Sulla finanziaria, Rinaldini ha riconosciuto una certa discontinuità misurata sul trattamento ricevuto dai ceti più deboli, ma non fino al punto, per il sindacato, da «farla propria». Anche perché su due punti, dimensione della legge finanziaria (Dpef) e cuneo fiscale «non si può dire che siano obiettivi del sindacato». Sul Tfr, Rinaldini ha fatto una proposta di merito, il cui obiettivo è quello di smascherare il “falso inoptato”. A fianco alla scelta tra destinare il proprio trattamento di fine rapporto ai fondi pensione o lasciarlo all’azienda - il 50% del quale nelle aziende sopra i 50 dipendenti andrà al Tesoro per le grandi opere - ci deve essere la possibilità per il singolo lavoratore di tenerlo nelle proprie disponibilità. Sull’avviso comune sui call center, infine, Rinaldini ha ricordato che in Cgil «non si può evitare di esprimere un giudizio sull’accordo».

Anche Giorgio Cremaschi ha aperto il suo intervento con una frase forte. «Esprimo il mio netto disaccordo con la relazione di Epifani», ha detto. Cremaschi, c’è da dire, non solo è stato attaccato politicamente per aver partecipato alla manifestazione del quattro novembre contro la precarietà ma anche personalmente per aver dato uguale sostegno sia allo sciopero dei sindacati confederali della Ricerca che a quello dei Cobas e della Cub. «Avverto che qui si sta superando un limite», aveva aggiunto Epifani. «Voglio chiarire che per me il dissenso è il dissenso pubblico - ha detto ieri Cremaschi -, considero per fortuna alle nostre spalle una storia che distingueva tra dissensi interni e dissensi esterni. Anzi, credo che il vero dissenso utile è quello che si esprime verso l’esterno e che può così essere conosciuto e valutato». «Se qualcuno pensa che questa sia violazione dello Statuto - ha aggiunto - agisca.
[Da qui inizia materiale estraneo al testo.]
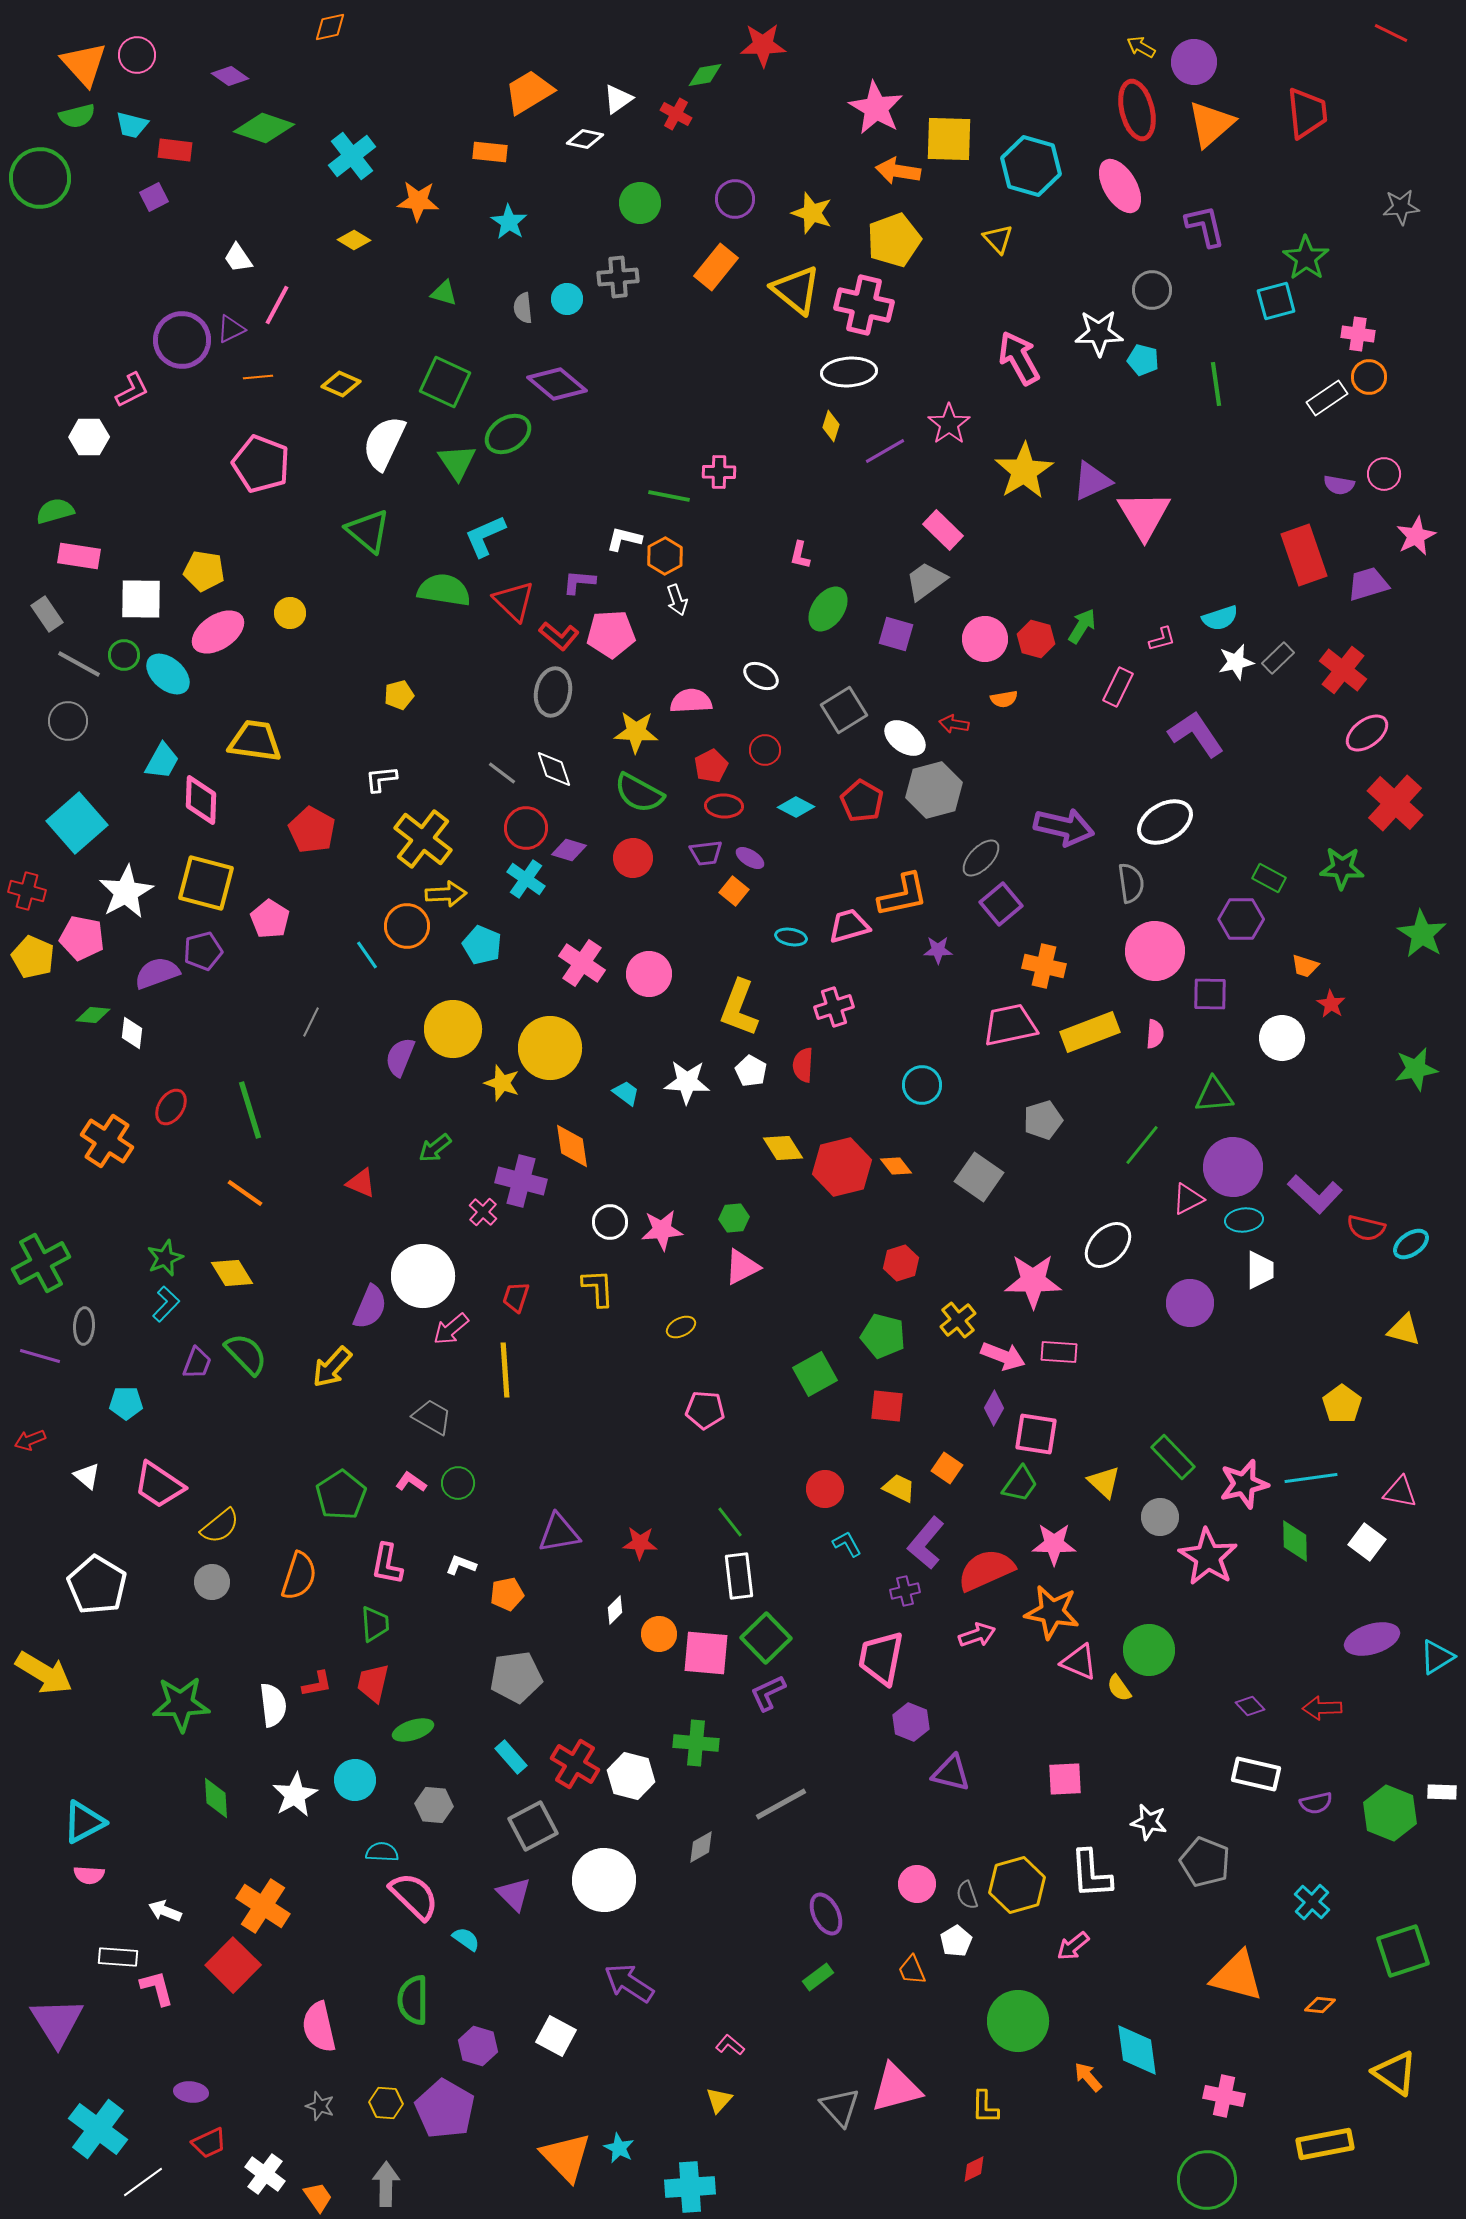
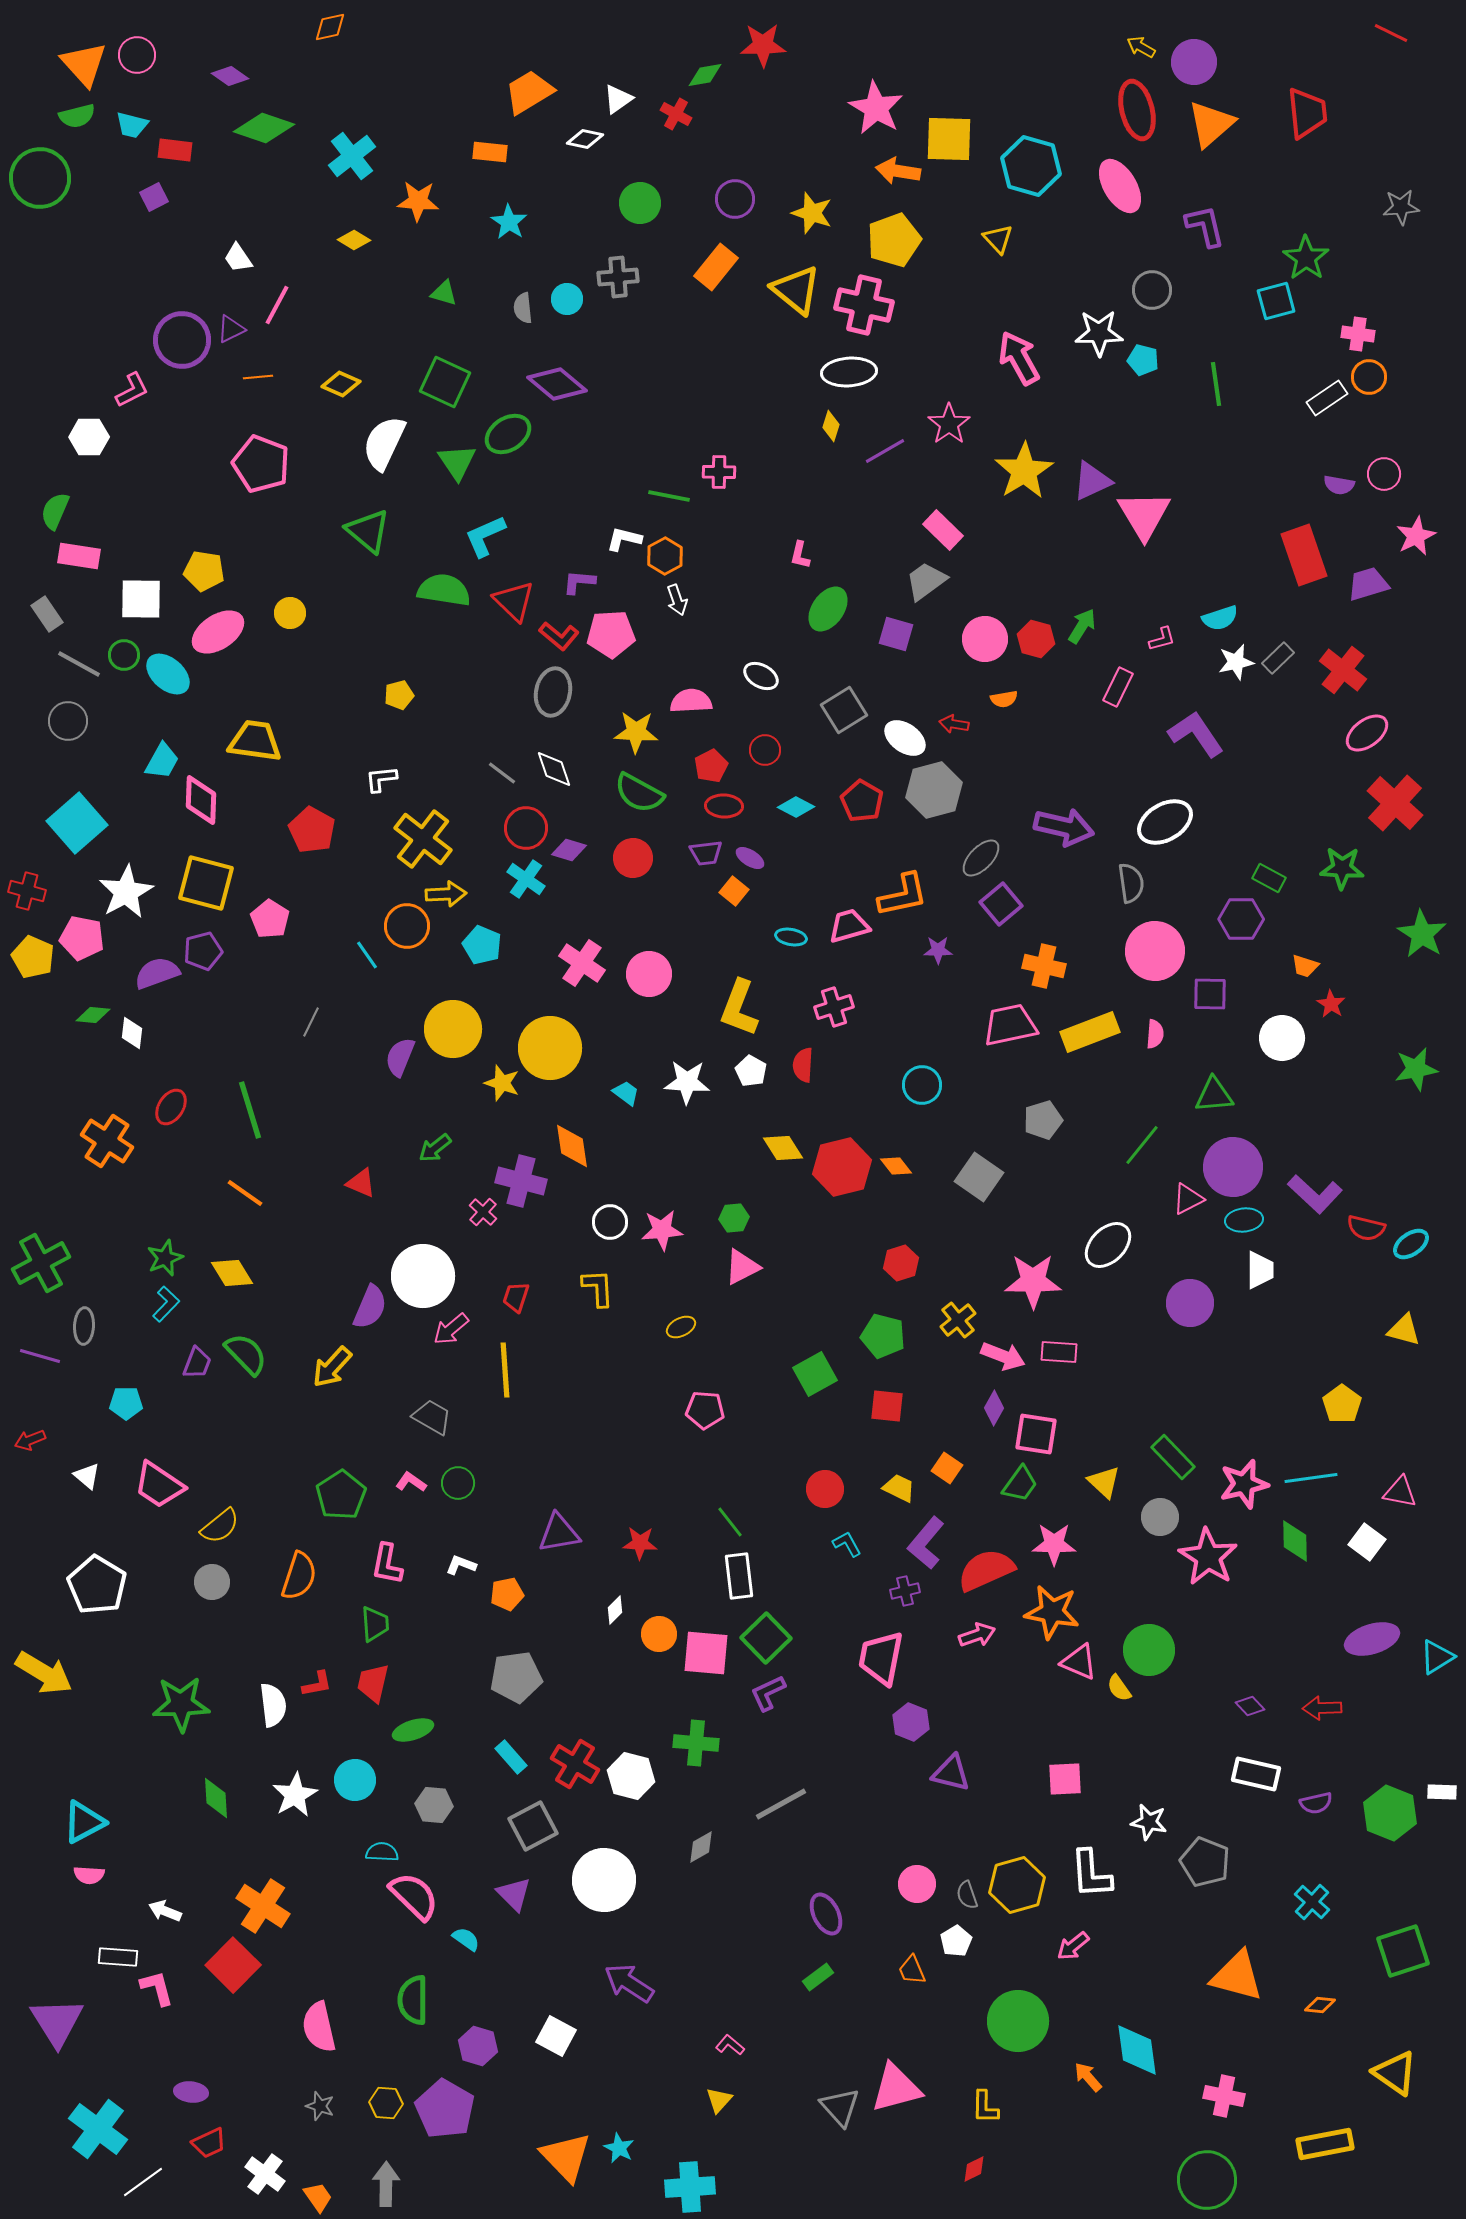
green semicircle at (55, 511): rotated 51 degrees counterclockwise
A una discussione sui limiti del dissenso e su chi ha il diritto di decidere quali sono i limiti non sono minimamente disponibile». Secondo Cremaschi il nodo centrale è «trasferire in una discussione sui comportamenti interni all’organizzazione quello che è un problema politico grande come una casa: le difficoltà enormi che abbiamo nel rapporto con i lavoratori e nella costruzione di una iniziativa adeguata alla situazione». Insomma, Cremaschi mette il dito nella piaga. Anche per lui tira aria di strumentalizzazione. Ovviamente, sull’altro piatto della bilancia c’è la manifestazione del 4 novembre. «Sono stupito che in Cgil ci si soffermi soprattutto su questioni, slogan, dichiarazioni, che non abbiamo condiviso, ma che sono marginali rispetto al valore della manifestazione», ha aggiunto. «Ce ne vorrebbero anzi molte altre per fermare l’offensiva moderata della Confindustria e dei poteri forti che vogliono condizionare da destra la politica del governo», ha concluso Cremaschi.